Keiner wunderte sich wirklich, dass Pero beim nächsten Englisch-Unterricht mit im Steinkreis saß. Die Sprache der Wilson beherrschte er inzwischen perfekt, wie der ganze Enga-Clan. Sie war sogar zur Amtssprache erhoben worden, wie es die Menschen wohl bezeichnet hätten. Die Kleinen und auch viele Wilson-Rakaa lernten aber Enga als Zweit- und noch mehr Englisch als dritte Sprache. Man wusste nie, ob man sie nicht doch einmal brauchen werde.

Die Meerleute konnte man mit gutem Recht als polyglott bezeichnen. Besonders Tiku, Siria und die nordischen Nixen waren in einigen Sprachen bewandert, weil es das Zusammenleben mit den Menschen ganz einfach mit sich gebracht hatte. Bei ihrer schnellen Auffassungsgabe hatten die Mitglieder des Wilson-Clans auch die jeweils andere Sprache fast im Vorbeigehen mit gelernt.

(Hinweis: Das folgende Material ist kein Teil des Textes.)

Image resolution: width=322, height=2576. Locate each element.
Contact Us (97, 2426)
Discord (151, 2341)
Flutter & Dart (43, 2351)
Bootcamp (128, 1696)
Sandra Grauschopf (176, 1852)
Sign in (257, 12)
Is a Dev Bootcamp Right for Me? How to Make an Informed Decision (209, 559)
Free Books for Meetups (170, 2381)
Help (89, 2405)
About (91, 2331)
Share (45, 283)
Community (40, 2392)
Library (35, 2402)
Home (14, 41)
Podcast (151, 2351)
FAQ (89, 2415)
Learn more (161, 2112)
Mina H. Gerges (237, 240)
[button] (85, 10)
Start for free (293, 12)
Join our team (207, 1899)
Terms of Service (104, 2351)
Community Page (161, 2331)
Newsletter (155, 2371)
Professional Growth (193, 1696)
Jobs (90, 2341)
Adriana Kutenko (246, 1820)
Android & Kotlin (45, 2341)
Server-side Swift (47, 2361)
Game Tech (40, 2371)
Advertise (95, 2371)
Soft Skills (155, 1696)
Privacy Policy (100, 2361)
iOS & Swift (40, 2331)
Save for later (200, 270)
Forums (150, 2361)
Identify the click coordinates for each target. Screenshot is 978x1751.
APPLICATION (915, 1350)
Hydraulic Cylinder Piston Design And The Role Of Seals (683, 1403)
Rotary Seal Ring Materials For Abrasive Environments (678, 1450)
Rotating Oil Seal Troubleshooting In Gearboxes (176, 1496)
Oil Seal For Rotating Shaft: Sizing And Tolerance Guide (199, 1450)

Sogar Kirk, der von sich selbst sagte, denkfauler zu sein, als die anderen Meerleute, paukte Sprachen. Hin und wieder schüttete er Ammon sein Herz aus. „Klar kratzt es mich sehr an der Ehre, dass ich, als halber Rakaa, und meinem Vater optisch ähnlich, ihm nicht das Wasser reichen kann. Ich bemühe mich aber, nicht als völliger Versager in die Familienchronik einzugehen.“

Ammon legte ihm eine Hand auf die Schulter. „Ich denke, der letzte Tanz hat gezeigt, dass du keiner bist.“

Kirks Augen glänzten verschmitzt. Ja, der letzte Tanz ... Auch in den Wohngrotten der einsamen Damen erklang schon bald Kinderlachen. „Danke“, seufzte er.

„Gerne. Sogar besonders gerne“, blinzelte Ammon, denn Siria war, seit sie ein wirklich eigenes Baby aufziehen konnte, eine der glücklichsten Nixen des großen weiten Meeres. Die Last des alten Erdenlebens schien sie erheblich weniger zu drücken, obwohl sie nie ganz abfallen würde. Wie einst auf Nui abgesprochen, trug die Kleine einen großen Namen: Adaia.